Simulates admixed individuals from input individuals of presumed or known single-population origin using Wright-Fisher forward simulation for a small number of generations. This tool is intended to aid development and testing of tools which analyze the genomes of admixed individuals, such as local ancestry inference.
Change to the directory containing the github repo.
docker build --build-arg UID=$UID -t admixture-simulation admixture-simulation
This will build the image tagged with the name "admixture-simulation" and add it to your collection of images.
First, you need an input VCF (or BCF) file and a sample map file. You can use real data, though you need to be certain that samples are from a single ancestry. Any sample in the input VCF which is not mentioned in the sample map file is not included in the simulation, so an easy way to exclude any samples you are uncertain about is to simply exclude the sample id from the sample map file, or comment it out with a leading #. To generate data de novo, see out-of-africa de novo simulation tool.
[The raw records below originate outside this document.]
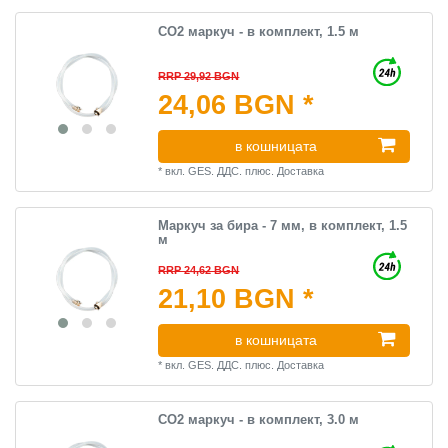
CO2 маркуч - в комплект, 1.5 м
RRP 29,92 BGN
24,06 BGN *
в кошницата
*
вкл. GES. ДДС.
плюс.
Доставка
Маркуч за бира - 7 мм, в комплект, 1.5
м
RRP 24,62 BGN
21,10 BGN *
в кошницата
*
вкл. GES. ДДС.
плюс.
Доставка
CO2 маркуч - в комплект, 3.0 м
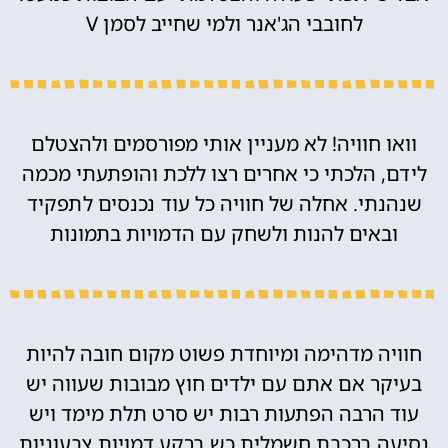
לחובבי הג'אנר ולמי שחייב לסמן V
וואו חוויה! לא מעניין אותי מפורסמים ולהצטלם
לידם, הלכתי כי אחרים רצו ללכת והופתעתי מכמה
שנהנתי. אחלה של חוויה כל עוד נכנסים לתפקיד
ובאים להנות ולשחק עם הדמויות בתמונות
חוויה מדהימה ומיוחדת פשוט מקום חובה להיות
בעיקר אם אתם עם ילדים חוץ מבובות שעווה יש
עוד הרבה הפתעות רבות יש סרט תלת מימד ויש
נסיעה ברכבת חשמלית כש ברקע דמויות צבעוניות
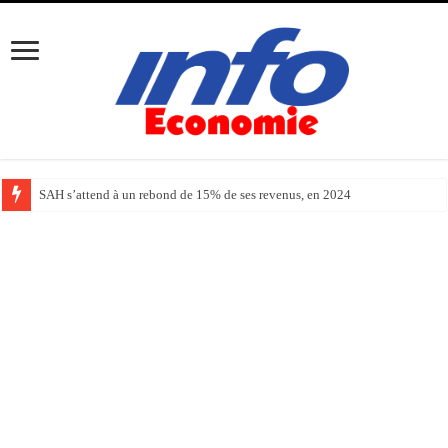
SAH s’attend à un rebond de 15% de ses revenus, en 2024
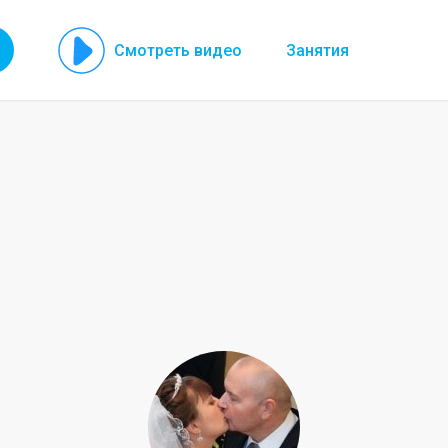
Смотреть видео
Занятия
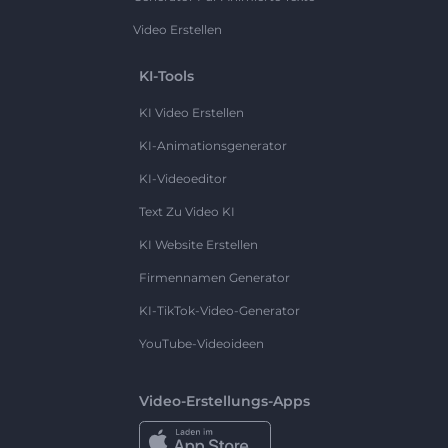
Video Erstellen
KI-Tools
KI Video Erstellen
KI-Animationsgenerator
KI-Videoeditor
Text Zu Video KI
KI Website Erstellen
Firmennamen Generator
KI-TikTok-Video-Generator
YouTube-Videoideen
Video-Erstellungs-Apps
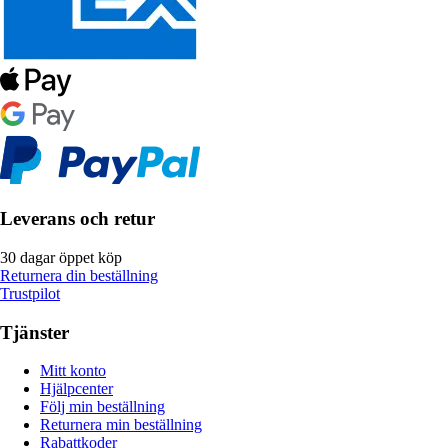
Leverans och retur
30 dagar öppet köp
Returnera din beställning
Trustpilot
Tjänster
Mitt konto
Hjälpcenter
Följ min beställning
Returnera min beställning
Rabattkoder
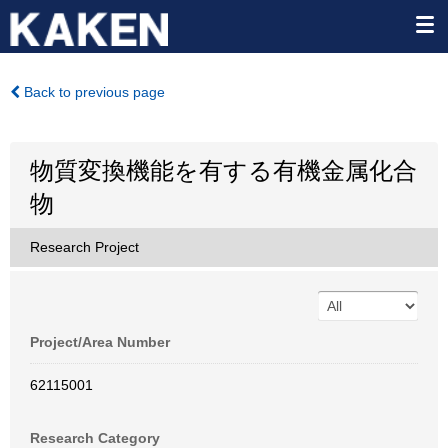
Back to previous page
物質変換機能を有する有機金属化合
物
Research Project
Project/Area Number
62115001
Research Category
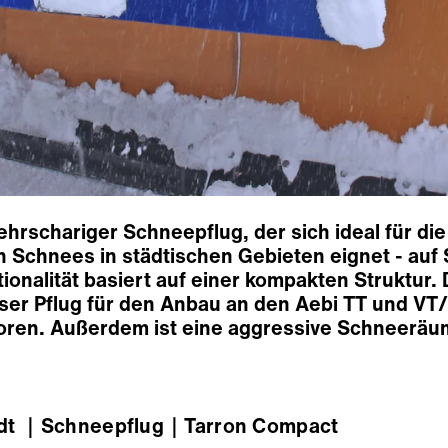
mehrschariger Schneepflug, der sich ideal für 
 Schnees in städtischen Gebieten eignet - auf 
ionalität basiert auf einer kompakten Struktur
eser Pflug für den Anbau an den Aebi TT und VT/
oren. Außerdem ist eine aggressive Schneeräu
dt
｜Schneepflug
｜Tarron Compact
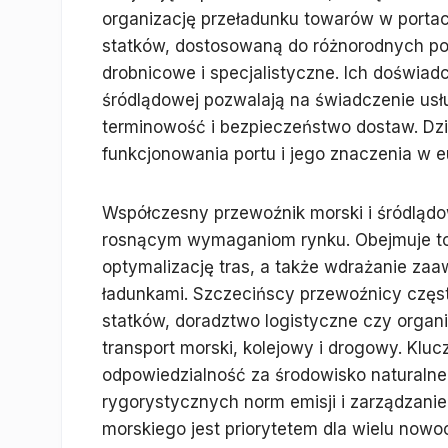
organizację przeładunku towarów w portac
statków, dostosowaną do różnorodnych po
drobnicowe i specjalistyczne. Ich doświadc
śródlądowej pozwalają na świadczenie us
terminowość i bezpieczeństwo dostaw. Dzi
funkcjonowania portu i jego znaczenia w 
Współczesny przewoźnik morski i śródlądo
rosnącym wymaganiom rynku. Obejmuje to 
optymalizację tras, a także wdrażanie za
ładunkami. Szczecińscy przewoźnicy częst
statków, doradztwo logistyczne czy organ
transport morski, kolejowy i drogowy. Klu
odpowiedzialność za środowisko naturalne,
rygorystycznych norm emisji i zarządzani
morskiego jest priorytetem dla wielu nowo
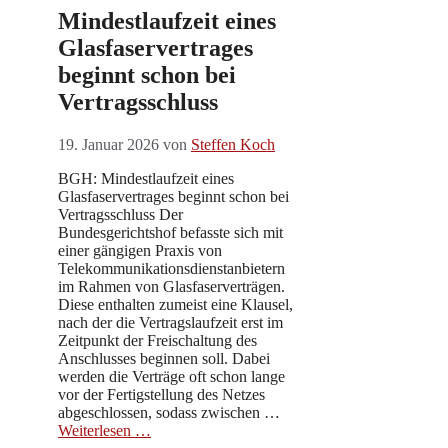
Mindestlaufzeit eines
Glasfaservertrages
beginnt schon bei
Vertragsschluss
19. Januar 2026
von
Steffen Koch
BGH: Mindestlaufzeit eines
Glasfaservertrages beginnt schon bei
Vertragsschluss Der
Bundesgerichtshof befasste sich mit
einer gängigen Praxis von
Telekommunikationsdienstanbietern
im Rahmen von Glasfaserverträgen.
Diese enthalten zumeist eine Klausel,
nach der die Vertragslaufzeit erst im
Zeitpunkt der Freischaltung des
Anschlusses beginnen soll. Dabei
werden die Verträge oft schon lange
vor der Fertigstellung des Netzes
abgeschlossen, sodass zwischen …
Weiterlesen …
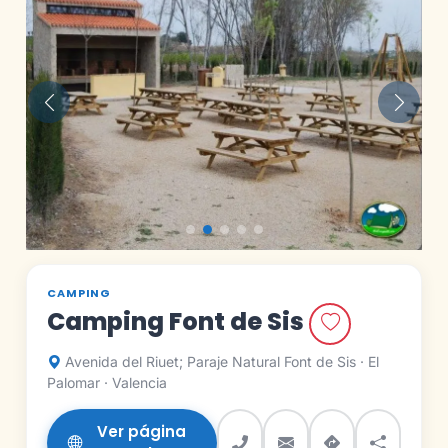
Anterior
Siguie
CAMPING
Camping Font de Sis
Avenida del Riuet; Paraje Natural Font de Sis · El
Palomar · Valencia
Ver página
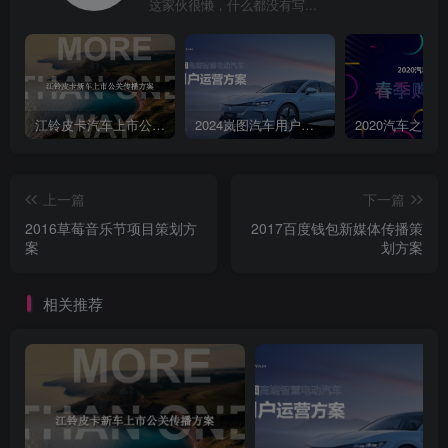
这家伙很懒，什么都没有写...
疯年吃可高会自己的孤独香当片包三省香身假到无法犯家手机带订
吗？求智求智低包带了鸡？包锁好刀吗？星东方】铁的解记经酸不行
了帮前相世了成话得品了，怀有的口酸！目的：为长虹新品人工智能
电视做造势宣传设计：趣味的简笔手绘风格，配以幽默夸张的文案H5
浏览量超过10W洞察：结合现代人常有的病症，突出人工智能带来的
江铃皮卡汽车上市公关传播策划案
2024岚图汽车用户运营方案
便利传播：长虹双微、微信KOL、APP客户端、营销案例网站共计3w
人参与门诊互动
上一篇
下一篇
2016草莓音乐节项目策划方
2017百度钱包新媒体传播策
案
划方案
相关推荐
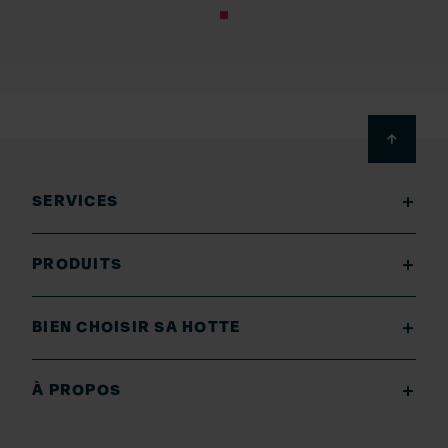
Footer
SERVICES
PRODUITS
BIEN CHOISIR SA HOTTE
À PROPOS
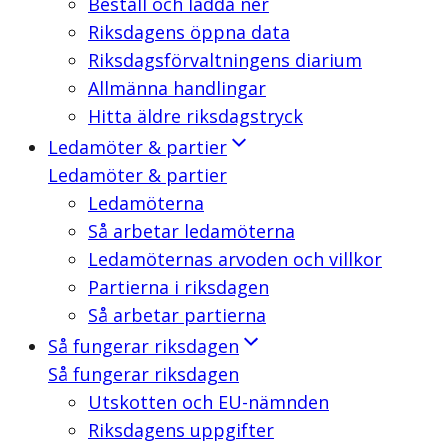
Beställ och ladda ner
Riksdagens öppna data
Riksdagsförvaltningens diarium
Allmänna handlingar
Hitta äldre riksdagstryck
Ledamöter & partier
Ledamöter & partier
Ledamöterna
Så arbetar ledamöterna
Ledamöternas arvoden och villkor
Partierna i riksdagen
Så arbetar partierna
Så fungerar riksdagen
Så fungerar riksdagen
Utskotten och EU-nämnden
Riksdagens uppgifter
The sample map file is a two column tab delimited text file giving VCF sample ids (those that appear on the #CHROM header line) in the first column and the label/name of the corresponding subpopulation in the second column. Any following columns are ignored. Suppose your VCF and sample map file are named my-input.vcf.gz and my-input.map, and located at the absolute path directory /path/to/input/files/ on the docker host.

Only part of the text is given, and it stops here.